La France insoumise (LFI) a annoncé vendredi 20 mars, au dernier jour de la campagne électorale, qu’elle retirait une de ses listes pour l’élection à la Métropole de Lyon, afin de tenter de battre la droite soutenue par Jean-Michel Aulas, bien placée après le premier tour.
« Nous allons retirer notre liste à Lyon-Ouest de manière à ce que M. Aulas soit battu dans cette circonscription, et que nous augmentions les chances des listes de gauche d’être majoritaires en sièges dimanche », a expliqué le député LFI Gabriel Amard, lors d’un déplacement à Villeurbanne (Rhône) en compagnie du coordinateur national de LFI, Manuel Bompard, pour soutenir les candidats au scrutin local.
Les habitants de Lyon et de sa périphérie votent également pour la Métropole de Lyon, la seule communauté d’agglomération élue au scrutin universel direct, qui englobe 58 communes et 1,4 million d’habitants. Le territoire est découpé en 14 circonscriptions. Celle de Lyon-Ouest englobe les 5e et 9e arrondissements de la ville.

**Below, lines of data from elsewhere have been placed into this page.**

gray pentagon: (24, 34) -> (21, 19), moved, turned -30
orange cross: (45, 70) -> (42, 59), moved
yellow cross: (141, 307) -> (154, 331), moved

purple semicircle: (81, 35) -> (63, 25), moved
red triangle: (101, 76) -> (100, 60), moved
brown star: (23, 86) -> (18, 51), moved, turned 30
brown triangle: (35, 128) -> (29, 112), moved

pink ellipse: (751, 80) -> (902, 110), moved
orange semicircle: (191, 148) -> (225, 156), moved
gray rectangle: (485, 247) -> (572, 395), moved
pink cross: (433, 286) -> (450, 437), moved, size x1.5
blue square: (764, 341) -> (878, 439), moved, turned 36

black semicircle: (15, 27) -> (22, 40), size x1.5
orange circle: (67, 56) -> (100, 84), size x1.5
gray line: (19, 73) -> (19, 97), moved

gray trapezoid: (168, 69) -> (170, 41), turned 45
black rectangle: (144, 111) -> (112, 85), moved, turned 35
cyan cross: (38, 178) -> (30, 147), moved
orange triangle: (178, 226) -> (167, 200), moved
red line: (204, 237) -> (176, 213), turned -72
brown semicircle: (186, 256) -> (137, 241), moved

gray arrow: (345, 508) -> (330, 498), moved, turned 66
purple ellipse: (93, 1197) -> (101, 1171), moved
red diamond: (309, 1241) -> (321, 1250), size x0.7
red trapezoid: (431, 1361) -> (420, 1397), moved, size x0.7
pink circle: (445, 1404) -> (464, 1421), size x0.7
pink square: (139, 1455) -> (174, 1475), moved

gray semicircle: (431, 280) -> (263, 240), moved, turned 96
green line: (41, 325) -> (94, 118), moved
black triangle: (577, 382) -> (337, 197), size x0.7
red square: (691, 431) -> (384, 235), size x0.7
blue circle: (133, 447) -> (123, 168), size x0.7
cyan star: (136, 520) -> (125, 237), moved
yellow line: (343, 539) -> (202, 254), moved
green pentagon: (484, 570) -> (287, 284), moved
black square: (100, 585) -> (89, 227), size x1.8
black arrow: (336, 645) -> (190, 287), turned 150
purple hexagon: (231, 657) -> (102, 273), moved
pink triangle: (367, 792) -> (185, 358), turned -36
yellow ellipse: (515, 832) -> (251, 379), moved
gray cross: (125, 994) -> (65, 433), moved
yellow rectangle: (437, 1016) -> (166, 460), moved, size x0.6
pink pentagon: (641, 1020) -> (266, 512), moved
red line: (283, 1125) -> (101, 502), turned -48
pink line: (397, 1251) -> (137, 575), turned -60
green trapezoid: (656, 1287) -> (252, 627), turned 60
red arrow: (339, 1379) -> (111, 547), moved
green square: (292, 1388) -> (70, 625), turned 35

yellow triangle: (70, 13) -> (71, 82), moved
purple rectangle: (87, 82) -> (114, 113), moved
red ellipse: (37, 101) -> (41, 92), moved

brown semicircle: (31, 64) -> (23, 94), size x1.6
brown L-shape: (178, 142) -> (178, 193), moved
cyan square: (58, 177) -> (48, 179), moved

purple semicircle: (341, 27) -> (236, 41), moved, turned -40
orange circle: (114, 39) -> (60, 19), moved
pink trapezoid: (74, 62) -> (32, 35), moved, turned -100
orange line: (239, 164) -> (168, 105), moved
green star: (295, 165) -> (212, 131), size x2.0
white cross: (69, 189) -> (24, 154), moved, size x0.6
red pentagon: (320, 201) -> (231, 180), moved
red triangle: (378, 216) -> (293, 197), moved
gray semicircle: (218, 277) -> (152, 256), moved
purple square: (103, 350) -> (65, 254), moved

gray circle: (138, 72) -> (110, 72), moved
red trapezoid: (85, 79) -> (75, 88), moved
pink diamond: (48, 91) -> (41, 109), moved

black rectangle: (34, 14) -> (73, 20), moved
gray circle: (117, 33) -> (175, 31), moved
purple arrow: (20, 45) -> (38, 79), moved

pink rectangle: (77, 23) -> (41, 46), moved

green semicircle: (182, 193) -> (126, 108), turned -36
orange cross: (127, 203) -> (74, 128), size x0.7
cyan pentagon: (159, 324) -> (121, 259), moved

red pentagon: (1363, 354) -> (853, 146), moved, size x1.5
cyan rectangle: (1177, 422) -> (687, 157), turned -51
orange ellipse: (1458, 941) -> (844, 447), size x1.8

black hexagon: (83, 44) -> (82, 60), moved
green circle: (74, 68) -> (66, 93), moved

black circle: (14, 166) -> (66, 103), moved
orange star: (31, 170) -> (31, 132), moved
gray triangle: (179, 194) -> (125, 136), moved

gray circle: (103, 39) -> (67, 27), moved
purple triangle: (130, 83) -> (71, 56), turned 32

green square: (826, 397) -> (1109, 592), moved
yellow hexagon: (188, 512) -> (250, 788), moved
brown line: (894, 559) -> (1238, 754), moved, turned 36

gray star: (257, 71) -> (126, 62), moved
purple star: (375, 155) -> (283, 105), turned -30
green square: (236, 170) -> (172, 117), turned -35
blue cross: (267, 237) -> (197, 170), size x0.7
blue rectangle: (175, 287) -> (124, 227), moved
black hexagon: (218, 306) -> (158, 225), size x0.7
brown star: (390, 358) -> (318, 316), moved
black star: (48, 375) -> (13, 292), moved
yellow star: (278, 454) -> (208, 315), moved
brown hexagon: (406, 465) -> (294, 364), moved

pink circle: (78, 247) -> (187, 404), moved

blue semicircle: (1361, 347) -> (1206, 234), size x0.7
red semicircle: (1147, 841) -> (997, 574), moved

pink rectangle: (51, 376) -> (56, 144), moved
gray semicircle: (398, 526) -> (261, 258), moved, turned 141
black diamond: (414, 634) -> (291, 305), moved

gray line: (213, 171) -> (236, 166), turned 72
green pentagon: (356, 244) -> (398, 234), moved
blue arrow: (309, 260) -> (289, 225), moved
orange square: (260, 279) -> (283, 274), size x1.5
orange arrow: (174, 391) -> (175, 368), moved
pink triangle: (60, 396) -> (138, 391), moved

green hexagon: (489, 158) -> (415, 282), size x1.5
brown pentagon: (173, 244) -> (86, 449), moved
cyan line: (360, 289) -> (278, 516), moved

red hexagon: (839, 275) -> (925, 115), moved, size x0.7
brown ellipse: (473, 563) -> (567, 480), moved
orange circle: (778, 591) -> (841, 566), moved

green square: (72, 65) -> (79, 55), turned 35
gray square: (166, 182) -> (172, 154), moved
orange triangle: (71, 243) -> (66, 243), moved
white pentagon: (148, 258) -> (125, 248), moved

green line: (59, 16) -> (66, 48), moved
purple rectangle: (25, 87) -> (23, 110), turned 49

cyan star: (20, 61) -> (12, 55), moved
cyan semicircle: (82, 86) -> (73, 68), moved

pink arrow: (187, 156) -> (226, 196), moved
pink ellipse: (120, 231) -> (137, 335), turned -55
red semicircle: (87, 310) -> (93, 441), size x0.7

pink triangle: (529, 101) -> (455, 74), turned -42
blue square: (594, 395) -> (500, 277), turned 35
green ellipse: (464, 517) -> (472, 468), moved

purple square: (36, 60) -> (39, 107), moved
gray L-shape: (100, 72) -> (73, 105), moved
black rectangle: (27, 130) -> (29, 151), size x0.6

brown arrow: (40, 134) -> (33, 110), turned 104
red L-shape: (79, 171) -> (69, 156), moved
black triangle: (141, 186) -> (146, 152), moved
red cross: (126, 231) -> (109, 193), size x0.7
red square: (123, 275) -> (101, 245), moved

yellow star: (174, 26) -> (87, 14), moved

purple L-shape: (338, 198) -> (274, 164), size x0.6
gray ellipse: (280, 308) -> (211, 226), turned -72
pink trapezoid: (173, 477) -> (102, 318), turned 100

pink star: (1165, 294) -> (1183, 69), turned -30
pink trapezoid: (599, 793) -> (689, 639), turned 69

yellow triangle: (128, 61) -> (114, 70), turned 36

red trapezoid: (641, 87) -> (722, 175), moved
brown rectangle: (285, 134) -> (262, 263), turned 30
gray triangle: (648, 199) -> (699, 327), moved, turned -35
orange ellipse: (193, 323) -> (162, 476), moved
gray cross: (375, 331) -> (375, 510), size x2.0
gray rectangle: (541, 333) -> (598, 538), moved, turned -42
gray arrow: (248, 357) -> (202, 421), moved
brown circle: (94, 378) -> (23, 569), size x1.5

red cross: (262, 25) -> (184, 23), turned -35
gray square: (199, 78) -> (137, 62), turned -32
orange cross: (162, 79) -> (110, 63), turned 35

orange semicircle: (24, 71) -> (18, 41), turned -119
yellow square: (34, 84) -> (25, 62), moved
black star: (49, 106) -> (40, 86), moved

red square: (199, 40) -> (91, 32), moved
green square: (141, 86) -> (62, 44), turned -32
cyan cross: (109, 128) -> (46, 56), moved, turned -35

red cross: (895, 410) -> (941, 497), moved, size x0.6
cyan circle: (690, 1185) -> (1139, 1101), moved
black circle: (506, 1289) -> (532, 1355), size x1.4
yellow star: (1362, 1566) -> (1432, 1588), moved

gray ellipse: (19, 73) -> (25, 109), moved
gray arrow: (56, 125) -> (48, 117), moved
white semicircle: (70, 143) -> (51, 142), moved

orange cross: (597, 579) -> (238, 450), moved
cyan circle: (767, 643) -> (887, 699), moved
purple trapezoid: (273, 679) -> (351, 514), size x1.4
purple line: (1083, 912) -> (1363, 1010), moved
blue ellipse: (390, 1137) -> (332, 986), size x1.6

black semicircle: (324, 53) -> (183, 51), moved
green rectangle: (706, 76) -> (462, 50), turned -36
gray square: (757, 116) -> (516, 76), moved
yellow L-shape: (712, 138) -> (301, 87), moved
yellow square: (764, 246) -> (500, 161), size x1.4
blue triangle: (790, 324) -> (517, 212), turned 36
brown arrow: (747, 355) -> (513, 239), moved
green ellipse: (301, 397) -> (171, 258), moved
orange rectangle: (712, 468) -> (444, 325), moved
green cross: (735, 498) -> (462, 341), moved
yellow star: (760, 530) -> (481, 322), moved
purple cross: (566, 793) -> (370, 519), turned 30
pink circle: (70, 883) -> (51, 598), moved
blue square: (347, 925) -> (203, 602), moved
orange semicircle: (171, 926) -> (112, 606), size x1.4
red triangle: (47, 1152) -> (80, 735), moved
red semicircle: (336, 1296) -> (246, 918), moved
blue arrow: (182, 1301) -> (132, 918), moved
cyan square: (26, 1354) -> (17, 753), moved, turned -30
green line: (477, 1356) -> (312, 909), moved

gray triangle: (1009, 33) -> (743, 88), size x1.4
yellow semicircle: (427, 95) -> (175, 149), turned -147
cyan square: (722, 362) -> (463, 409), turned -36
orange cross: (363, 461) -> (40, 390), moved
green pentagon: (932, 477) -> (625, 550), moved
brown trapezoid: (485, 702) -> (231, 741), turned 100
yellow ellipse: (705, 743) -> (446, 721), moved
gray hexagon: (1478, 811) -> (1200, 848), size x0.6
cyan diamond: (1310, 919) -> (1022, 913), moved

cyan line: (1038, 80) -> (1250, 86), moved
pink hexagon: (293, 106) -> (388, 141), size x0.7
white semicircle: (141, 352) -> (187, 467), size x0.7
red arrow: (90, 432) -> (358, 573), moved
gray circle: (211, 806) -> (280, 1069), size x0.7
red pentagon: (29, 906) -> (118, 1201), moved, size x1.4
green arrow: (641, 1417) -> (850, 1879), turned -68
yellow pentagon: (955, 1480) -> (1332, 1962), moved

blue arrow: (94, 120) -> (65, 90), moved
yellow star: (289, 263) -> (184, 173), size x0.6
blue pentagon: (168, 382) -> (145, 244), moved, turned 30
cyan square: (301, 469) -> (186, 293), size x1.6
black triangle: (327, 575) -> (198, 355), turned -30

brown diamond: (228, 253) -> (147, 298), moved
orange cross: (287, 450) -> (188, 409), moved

A l’issue du premier tour, les listes menées par Véronique Sarselli (Les Républicains), alliée à Jean-Michel Aulas, ont gagné quatre des 14 circonscriptions et sont arrivées en tête dans cinq autres. A Lyon-Ouest, leur liste a recueilli 41,19 % des voix, suivie de la liste d’union de la gauche de la majorité sortante (30,59 %) et celle de LFI (10,85 %).
« Accords de coulisses »
Jean-Michel Aulas, au coude-à-coude avec l’écologiste Grégory Doucet dans la course à la mairie de Lyon, est par ailleurs en troisième position sur la liste métropolitaine de Lyon-Ouest.
Manuel Bompard a affirmé que LFI « n’accepte pas le risque » de voir la métropole « basculer à droite », et dénoncé l’absence d’accord avec le président écologiste sortant de la collectivité, Bruno Bernard, contrairement à la ville de Lyon où le maire écologiste Grégory Doucet et LFI ont réalisé une « fusion technique » de leurs listes.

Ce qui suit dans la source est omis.